Domingo, 19 de abril
Viedma/Patagones

De las rejas a la barbería: Marcos enseña un oficio y da segundas oportunidades

Mientras Marcos supervisa el primer corte de un alumno, en la pared cuelga un cartel hecho a mano: "La barbería no es solo cortar pelo, es cambiar historias"

La máquina de cortar cabello zumba en la Junta Vecinal del barrio Guido. Diez alumnos observan atentos las manos de Marcos (29), su instructor, quien con paciencia explica una técnica de degradado. Esta escena cotidiana es extraordinaria: hace pocos años, Marcos estaba tras las rejas. Hoy, gracias a un programa de la Asistencia a Personas Liberadas (APL), no solo aprendió el oficio, sino que se convirtió en formador.

"Presentar que todo se puede"

"Presentar que todo se puede", dice Marcos mientras ajusta la altura de una silla. Dos veces por semana, de 10 a 12 horas, enseña barbería básica en el espacio vecinal. Las máquinas las consiguió mediante APL, y hoy complementa sus ingresos con cortes a domicilio: "Hay familias con varios hijos que no pueden ir a una barbería, yo voy en mi bicicleta", cuenta.

Jonathan Belmar, presidente de la Junta Vecinal, destaca el valor social del taller: "Se firmó un convenio con APL para dar oportunidades a quienes cometieron errores. Marcos es un ejemplo de cómo pueden devolverle algo positivo a la comunidad". El programa incluye también a un tallerista de guitarra y a jóvenes que cumplen tareas comunitarias en distintas organizaciones.

"A mí nadie me enseñó, por eso quiero enseñar"

Con voz firme pero emocionada, Marcos comparte su motivación: "A los 18 no tuve guía. Ahora hablo con los chicos, les digo que se porten bien, que esto es una salida". Su historia personal se mezcla con la pedagogía: mientras demuestra cómo afilar navajas, intercala consejos de vida. "Es buenísimo incentivarlos a que hay otros caminos", reflexiona.

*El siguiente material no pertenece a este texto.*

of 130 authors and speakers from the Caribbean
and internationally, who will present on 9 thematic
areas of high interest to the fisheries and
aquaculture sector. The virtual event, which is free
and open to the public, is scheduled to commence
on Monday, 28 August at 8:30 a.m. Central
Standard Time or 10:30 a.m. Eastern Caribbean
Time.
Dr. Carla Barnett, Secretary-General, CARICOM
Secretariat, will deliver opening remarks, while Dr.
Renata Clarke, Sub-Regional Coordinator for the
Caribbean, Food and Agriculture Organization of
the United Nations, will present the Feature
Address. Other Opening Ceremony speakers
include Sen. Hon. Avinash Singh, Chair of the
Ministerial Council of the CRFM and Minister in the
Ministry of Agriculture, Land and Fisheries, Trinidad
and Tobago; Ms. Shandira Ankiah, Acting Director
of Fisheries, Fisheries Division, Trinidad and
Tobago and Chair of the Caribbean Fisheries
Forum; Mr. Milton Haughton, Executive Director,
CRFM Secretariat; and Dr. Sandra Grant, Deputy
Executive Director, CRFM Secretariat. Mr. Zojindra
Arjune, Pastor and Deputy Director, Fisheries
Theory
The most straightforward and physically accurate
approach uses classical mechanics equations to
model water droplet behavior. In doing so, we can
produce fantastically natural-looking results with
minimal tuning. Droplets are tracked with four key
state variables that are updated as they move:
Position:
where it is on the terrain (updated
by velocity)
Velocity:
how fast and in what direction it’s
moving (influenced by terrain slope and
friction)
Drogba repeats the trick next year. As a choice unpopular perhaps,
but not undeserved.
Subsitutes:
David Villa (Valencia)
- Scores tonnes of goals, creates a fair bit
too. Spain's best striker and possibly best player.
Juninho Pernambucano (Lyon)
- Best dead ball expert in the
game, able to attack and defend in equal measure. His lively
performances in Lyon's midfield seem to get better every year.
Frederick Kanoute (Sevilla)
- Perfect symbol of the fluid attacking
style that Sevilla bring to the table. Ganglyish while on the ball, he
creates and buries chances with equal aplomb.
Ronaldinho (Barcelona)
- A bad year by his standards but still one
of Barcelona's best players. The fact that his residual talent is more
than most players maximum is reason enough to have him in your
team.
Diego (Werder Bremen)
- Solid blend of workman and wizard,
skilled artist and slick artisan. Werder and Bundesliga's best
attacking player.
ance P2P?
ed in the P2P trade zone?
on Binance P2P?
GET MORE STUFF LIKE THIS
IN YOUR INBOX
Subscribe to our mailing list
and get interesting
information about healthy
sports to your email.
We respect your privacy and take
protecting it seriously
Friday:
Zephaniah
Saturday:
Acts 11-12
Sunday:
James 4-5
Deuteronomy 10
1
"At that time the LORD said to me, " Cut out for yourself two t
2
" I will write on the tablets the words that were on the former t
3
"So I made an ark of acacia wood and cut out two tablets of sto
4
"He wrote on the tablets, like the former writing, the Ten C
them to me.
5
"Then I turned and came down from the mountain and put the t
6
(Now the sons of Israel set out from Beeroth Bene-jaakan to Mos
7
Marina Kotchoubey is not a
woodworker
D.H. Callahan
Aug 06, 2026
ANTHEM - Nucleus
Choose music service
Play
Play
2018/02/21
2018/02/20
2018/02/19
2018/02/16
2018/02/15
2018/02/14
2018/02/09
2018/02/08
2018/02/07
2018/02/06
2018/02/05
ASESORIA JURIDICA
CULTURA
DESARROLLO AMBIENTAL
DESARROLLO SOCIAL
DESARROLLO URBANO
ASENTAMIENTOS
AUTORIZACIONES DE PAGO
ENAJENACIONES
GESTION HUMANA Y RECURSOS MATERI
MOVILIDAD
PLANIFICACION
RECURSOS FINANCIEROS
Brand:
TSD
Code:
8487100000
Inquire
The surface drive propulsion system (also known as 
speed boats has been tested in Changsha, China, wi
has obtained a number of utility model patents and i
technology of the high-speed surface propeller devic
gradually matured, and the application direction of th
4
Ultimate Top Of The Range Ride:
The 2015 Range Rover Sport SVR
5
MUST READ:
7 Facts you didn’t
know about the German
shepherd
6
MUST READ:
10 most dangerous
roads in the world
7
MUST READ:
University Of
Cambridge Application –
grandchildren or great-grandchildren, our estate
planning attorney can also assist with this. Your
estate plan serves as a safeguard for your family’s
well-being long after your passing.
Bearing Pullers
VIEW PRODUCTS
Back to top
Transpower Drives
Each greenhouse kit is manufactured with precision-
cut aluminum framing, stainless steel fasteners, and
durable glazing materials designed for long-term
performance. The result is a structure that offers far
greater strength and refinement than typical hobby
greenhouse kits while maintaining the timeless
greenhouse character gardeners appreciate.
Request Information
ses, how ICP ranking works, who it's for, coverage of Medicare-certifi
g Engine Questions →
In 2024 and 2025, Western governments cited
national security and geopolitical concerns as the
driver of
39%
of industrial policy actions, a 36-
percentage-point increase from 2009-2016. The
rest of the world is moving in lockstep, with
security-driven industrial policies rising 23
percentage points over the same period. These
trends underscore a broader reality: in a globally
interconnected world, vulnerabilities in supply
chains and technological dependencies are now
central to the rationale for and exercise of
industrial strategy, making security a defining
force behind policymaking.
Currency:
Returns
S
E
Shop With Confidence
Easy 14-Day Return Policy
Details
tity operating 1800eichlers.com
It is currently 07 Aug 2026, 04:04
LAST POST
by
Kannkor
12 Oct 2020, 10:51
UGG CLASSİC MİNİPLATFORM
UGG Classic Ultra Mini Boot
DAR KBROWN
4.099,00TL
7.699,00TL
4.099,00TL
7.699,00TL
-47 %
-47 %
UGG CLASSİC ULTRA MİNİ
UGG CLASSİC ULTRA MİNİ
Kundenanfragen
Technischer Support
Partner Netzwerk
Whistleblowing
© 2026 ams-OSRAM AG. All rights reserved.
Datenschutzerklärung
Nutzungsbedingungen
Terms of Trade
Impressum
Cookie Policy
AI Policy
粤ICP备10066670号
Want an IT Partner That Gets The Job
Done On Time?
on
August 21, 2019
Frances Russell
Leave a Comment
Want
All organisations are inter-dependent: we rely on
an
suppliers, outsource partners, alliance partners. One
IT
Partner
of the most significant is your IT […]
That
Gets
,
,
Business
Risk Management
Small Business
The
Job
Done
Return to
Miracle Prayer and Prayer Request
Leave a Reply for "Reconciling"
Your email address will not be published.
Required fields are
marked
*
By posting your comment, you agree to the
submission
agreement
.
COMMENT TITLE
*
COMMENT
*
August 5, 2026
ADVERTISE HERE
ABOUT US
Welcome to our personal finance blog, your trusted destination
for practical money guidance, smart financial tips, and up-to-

El éxito del taller –que ya tiene lista de espera– evidencia una necesidad doble: vecinos que buscan aprender un oficio y personas en contexto de encierro que necesitan reinserción. Belmar adelanta que replicarán el modelo: "Estamos abriendo las puertas de las juntas vecinales para construir oportunidades reales".

Mientras Marcos supervisa el primer corte de un alumno, en la pared cuelga un cartel hecho a mano: "La barbería no es solo cortar pelo, es cambiar historias".

Diálogo con Marcos, el capacitador

—¿Qué significa para vos esta posibilidad de reinsertarte en la comunidad?
—Es una idea que procesamos con la APL para tener un proyecto laboral, un emprendimiento. Damos clases los lunes de 10 a 12, enseñamos barbería. Ya tenemos más de 10 alumnos. La idea es presentar que todo se puede. APL me ayudó a conseguir las máquinas y hoy también hago cortes a domicilio en bicicleta. Hay familias con muchos hijos que no pueden ir a una barbería.

—¿Qué sentís al reiniciar tu vida y darles esta oportunidad a otros jóvenes?
—Para mí es muy importante. A los 18 o 19 años no tuve ayuda ni ideas laborales. Esto me sirve para mí y para ayudar a otros que no tienen salida. Es bueno que aprendan, que tengan un oficio.

—¿Les das consejos además de enseñarles el oficio?
—Sí, les digo que se porten bien, que hay otras salidas. Yo pasé por eso y sé lo que es. Es bueno incentivarlos a que hay caminos distintos.

Con cada corte, Marcos no solo transforma estilos, sino destinos. Su taller es prueba de que las segundas oportunidades, cuando hay apoyo y voluntad, pueden ser el comienzo de una vida nueva.